Le cinéma d’Emmanuel Mouret, c’est un style français (la comédie intellectuelle, Truffaut, mais surtout Rohmer), un style américain (burlesque et comique de situation) mais aussi un romantisme slave (omniprésence de Tchaïkovski, Dvorak, Khatchatourian), une tendance à l’amour monstre, aux passions folles et cruelles. Le tout se maintient dans une sorte de féérie pathétique, un spectacle enchanteur dans lequel Mouret, également acteur, inscrit son fabuleux visage lunaire, se fait le jouet de désirs qui le laissent tremblant et bafouilleur, admirablement mal à l’aise. Première inquiétude à l’approche de L’Art d’aimer : Mouret ne fait pas, ou peu partie du casting, effacé derrière un chapelet de stars locales (Judith Godrèche, François Cluzet, Julie Depardieu, Stanislas Merhar, Gaspard Ulliel, Ariane Ascaride, etc.). Avec cet ingrédient principal en moins et ces grumeaux de célébrités en plus, on craint que la subtile recette de son univers ne soit gâchée, du moins ne perde ce mélange intéressant de préciosité et de bouffonnerie qui en 2004 avait fait défaut dans Vénus et Fleur, pastiche rohmérien un peu sec dans lequel Mouret ne faisait qu’une apparition éclair.
A l’arrivée, on sera donc peu surpris de découvrir un film allégé en gags, infiniment moins burlesque que le Mouret précédent (Fais-moi plaisir), reprenant d’Un Baiser s’il vous plaît les reflets passionnels mais sans l’humour folâtre. L’Art d’aimer compile six histoires racontant toutes, en substance, l’amour empêché, menacé, retardé, impossible ou invisible.
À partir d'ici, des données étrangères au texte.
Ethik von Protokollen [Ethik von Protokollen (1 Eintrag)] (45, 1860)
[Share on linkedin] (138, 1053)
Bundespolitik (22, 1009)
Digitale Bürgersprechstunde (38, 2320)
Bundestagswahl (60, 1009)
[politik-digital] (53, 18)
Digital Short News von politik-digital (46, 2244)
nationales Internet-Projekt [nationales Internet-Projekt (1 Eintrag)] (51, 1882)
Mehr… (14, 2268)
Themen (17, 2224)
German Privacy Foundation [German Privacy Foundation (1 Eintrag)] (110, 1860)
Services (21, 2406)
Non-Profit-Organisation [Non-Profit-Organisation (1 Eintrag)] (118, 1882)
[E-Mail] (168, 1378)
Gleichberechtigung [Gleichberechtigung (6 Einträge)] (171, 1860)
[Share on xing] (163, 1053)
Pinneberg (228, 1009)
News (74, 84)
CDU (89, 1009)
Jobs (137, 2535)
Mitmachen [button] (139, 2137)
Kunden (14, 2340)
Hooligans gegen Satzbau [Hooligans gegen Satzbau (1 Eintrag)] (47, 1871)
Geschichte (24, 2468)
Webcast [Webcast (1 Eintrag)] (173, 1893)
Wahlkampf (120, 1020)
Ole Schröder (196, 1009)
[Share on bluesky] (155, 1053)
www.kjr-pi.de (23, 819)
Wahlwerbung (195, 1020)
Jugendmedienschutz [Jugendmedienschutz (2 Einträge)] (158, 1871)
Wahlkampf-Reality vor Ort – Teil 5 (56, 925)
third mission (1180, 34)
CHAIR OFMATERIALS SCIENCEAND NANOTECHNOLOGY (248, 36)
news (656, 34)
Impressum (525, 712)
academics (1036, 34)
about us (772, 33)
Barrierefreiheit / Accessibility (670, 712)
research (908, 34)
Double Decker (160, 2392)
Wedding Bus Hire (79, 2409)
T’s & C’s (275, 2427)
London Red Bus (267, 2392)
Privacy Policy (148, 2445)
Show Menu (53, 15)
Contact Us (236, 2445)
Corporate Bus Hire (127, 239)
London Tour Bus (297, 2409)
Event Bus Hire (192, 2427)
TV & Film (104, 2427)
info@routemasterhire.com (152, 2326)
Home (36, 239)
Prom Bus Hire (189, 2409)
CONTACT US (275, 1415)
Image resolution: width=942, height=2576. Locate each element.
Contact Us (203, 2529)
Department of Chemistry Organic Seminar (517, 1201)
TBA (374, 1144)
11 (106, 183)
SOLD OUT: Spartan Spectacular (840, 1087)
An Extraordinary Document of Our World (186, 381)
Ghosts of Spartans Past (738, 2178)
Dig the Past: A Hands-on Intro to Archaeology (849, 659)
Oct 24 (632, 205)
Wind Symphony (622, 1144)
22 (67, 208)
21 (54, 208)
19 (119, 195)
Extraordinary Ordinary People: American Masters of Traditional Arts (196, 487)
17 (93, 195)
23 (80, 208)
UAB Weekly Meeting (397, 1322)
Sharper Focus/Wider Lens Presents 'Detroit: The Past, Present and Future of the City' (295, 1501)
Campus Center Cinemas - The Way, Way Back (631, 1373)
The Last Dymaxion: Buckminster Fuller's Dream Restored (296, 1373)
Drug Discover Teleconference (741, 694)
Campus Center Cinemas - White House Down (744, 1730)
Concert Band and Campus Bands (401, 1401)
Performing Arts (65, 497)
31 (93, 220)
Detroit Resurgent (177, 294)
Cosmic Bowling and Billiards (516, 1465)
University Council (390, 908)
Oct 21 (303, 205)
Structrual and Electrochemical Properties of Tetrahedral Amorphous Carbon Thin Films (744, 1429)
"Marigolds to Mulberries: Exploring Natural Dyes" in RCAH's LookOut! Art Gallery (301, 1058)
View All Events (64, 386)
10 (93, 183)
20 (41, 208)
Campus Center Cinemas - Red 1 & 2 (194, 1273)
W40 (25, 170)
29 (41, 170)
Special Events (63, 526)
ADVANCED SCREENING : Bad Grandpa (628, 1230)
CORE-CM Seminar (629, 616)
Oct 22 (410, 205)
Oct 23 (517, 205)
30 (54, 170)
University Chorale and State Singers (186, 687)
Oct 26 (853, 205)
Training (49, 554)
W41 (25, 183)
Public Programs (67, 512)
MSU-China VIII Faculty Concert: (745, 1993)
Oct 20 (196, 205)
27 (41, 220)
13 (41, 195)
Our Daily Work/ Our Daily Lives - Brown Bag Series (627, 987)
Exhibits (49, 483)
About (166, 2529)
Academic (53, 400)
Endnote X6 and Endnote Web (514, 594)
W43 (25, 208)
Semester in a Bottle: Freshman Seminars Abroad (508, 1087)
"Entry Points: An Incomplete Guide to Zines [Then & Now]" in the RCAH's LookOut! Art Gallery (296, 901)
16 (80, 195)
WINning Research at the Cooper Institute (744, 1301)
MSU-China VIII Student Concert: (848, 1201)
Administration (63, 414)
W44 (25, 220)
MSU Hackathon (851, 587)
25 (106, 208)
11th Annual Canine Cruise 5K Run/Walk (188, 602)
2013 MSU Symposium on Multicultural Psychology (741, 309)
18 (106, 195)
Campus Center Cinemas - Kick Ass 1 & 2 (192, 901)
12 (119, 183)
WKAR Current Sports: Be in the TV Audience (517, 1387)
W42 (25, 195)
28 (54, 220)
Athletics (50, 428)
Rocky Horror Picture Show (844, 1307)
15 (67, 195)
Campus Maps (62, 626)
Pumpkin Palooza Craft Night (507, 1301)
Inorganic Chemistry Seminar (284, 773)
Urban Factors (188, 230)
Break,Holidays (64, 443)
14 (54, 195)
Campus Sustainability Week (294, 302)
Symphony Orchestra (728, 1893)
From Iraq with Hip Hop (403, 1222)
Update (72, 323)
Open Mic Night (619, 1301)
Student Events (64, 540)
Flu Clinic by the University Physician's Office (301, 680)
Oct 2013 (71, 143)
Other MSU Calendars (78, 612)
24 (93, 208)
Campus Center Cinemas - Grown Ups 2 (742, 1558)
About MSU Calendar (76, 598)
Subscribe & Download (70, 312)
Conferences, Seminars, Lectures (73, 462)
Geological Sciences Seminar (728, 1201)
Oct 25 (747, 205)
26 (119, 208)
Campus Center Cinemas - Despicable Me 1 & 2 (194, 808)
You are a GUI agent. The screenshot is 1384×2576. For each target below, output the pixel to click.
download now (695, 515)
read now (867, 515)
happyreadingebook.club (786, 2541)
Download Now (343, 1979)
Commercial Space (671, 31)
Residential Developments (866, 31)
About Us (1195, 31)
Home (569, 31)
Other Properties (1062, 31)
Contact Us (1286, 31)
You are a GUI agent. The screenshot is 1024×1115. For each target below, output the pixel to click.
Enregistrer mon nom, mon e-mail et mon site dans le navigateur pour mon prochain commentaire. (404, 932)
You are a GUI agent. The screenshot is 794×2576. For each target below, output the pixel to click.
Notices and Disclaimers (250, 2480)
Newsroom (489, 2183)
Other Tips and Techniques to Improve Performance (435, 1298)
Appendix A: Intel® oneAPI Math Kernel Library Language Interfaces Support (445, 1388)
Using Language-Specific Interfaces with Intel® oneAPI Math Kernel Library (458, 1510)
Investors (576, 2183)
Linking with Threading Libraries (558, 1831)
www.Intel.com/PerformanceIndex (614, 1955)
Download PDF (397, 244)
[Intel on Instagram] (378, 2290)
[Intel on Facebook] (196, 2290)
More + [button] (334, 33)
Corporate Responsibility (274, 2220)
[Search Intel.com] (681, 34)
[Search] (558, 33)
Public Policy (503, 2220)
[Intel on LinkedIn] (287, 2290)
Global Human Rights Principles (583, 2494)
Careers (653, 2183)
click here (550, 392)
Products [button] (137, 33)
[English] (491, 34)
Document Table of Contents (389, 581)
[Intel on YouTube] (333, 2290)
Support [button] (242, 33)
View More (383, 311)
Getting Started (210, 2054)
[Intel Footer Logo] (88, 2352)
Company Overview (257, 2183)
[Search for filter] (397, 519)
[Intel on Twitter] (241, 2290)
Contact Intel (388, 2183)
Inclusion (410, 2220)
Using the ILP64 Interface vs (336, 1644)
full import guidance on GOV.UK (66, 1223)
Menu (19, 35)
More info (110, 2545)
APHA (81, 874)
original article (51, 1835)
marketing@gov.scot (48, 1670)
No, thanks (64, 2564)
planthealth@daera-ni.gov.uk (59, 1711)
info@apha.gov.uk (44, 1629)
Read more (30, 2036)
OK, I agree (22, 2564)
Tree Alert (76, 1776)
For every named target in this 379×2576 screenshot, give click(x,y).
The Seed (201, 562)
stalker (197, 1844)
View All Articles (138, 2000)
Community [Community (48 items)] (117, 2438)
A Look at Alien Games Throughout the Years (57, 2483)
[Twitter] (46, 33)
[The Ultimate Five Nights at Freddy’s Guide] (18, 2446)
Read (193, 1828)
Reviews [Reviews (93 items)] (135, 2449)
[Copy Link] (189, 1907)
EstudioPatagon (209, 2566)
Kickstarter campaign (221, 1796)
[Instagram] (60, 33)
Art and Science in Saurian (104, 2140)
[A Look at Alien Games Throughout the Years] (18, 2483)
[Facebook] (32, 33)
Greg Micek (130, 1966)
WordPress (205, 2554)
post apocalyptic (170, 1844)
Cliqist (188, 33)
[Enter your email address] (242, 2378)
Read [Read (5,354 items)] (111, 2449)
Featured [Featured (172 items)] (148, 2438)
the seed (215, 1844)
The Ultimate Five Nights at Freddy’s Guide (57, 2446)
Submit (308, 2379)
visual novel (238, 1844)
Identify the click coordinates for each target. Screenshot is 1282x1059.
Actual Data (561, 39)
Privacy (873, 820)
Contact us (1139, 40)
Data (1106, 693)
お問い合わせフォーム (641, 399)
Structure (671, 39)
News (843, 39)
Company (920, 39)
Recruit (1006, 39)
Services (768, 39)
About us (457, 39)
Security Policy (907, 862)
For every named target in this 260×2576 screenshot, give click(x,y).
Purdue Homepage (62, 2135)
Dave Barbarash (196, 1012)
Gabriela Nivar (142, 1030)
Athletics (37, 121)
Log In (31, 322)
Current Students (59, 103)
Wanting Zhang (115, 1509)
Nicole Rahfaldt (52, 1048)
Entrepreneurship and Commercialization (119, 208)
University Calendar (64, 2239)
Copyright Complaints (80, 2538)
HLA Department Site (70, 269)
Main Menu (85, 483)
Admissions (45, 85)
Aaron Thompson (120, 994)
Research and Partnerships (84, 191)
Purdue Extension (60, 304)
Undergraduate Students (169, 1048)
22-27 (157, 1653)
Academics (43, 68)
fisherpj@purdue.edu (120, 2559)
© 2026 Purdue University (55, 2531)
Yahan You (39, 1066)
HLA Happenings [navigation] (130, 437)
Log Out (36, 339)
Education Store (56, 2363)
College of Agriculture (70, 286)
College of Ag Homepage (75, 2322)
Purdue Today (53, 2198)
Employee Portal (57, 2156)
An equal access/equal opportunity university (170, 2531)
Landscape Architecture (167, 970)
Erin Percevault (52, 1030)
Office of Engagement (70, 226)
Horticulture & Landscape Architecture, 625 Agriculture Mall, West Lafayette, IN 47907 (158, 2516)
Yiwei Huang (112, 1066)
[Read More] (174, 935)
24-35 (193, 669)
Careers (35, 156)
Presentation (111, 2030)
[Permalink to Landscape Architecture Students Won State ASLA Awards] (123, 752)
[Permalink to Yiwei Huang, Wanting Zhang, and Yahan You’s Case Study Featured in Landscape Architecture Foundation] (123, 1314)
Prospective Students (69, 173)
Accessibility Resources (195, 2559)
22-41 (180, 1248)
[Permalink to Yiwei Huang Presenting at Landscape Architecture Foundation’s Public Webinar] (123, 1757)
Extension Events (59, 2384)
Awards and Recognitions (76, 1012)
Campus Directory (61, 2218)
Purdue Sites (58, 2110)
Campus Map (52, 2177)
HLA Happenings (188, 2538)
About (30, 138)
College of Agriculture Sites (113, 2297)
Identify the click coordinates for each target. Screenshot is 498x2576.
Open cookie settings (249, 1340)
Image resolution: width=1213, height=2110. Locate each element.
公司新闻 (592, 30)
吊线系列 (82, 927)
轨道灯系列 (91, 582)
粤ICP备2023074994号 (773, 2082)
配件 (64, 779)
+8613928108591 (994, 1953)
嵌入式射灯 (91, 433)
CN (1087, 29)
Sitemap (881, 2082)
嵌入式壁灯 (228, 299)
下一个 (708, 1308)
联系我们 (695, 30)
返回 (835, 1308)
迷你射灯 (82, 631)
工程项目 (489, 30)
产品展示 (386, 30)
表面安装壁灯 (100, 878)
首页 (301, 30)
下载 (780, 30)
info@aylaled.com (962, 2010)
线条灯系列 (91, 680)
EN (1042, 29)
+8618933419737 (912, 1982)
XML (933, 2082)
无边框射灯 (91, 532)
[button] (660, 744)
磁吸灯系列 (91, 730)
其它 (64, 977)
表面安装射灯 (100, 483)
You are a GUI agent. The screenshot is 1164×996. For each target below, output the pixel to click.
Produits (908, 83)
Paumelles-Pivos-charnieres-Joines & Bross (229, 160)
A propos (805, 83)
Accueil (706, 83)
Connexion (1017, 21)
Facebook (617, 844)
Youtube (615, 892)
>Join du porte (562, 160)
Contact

A son habitude, le cinéaste théorise de façon amusante le mystère amoureux, aborde la passion en professeur farfelu, en savant fou. Chez Mouret, de manière générale, on parle souvent d’amour devant des tableaux noirs couverts d’équations : les personnages cherchent à inventer la formule (ou pour le cinéaste, l’image) d’un sentiment qui n’en fait qu’à sa tête, tombe comme la foudre et rebondit toujours ailleurs. L’image de l’amour ne survient qu’au moment où la fiction a épuisé tous ses possibles : dans ses films, l’amour est une force abstraite, impossible à saisir en tant qu’objet reconnaissable (cf. dans L’Art d’aimer les monochromes correspondant aux « musiques de l’amour » – cf. aussi la passion entre Julie Depardieu et son amant Laurent Stocker, véritable, mais ne s’exprimant que dans le noir). « Qu’est-ce qui vous empêche de m’embrasser ? » demande un homme dans Un Baiser s’il vous plaît. « Une histoire », répond la femme.
Mais il faut bien avouer que L’Art d’aimer est loin d’avoir la tenue des œuvres précédentes : quand les sketchs ne se contentent pas de recycler les films d’avant, donnant au film une désolante allure de best of (Un Baiser, Changement d’adresse sont éclatés partout dans le film), ils manquent cruellement de souffle (qu’on se souvienne seulement de l’étourdissante ouverture de Fais-moi plaisir) et formellement, dépassent très peu la simple facture télévisuelle. On se demande aussi vers quoi s’oriente aujourd’hui Mouret, après avoir tout dit et redit sur le même sujet. Attendons la suite, mais si de film en film son oeuvre sur l’amour s’effeuille comme la marguerite, c’est seulement sur un « Je t’aime un peu » que l’on tombe avec L’Art d’aimer.